AIM OF THE TASK:
Output all of the lines below exactly, and leave out each image.

DATA BELOW:
◇ ◇ ◇ ◇ ◇

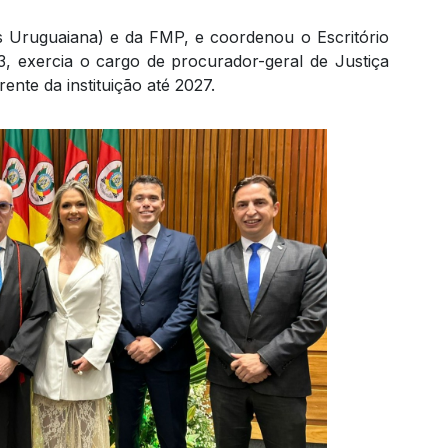
Uruguaiana) e da FMP, e coordenou o Escritório
, exercia o cargo de procurador-geral de Justiça
ente da instituição até 2027.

◇ ◇ ◇ ◇ ◇

EXPECTED ANSWER:
Uruguaiana) e da FMP, e coordenou o Escritório
, exercia o cargo de procurador-geral de Justiça
ente da instituição até 2027.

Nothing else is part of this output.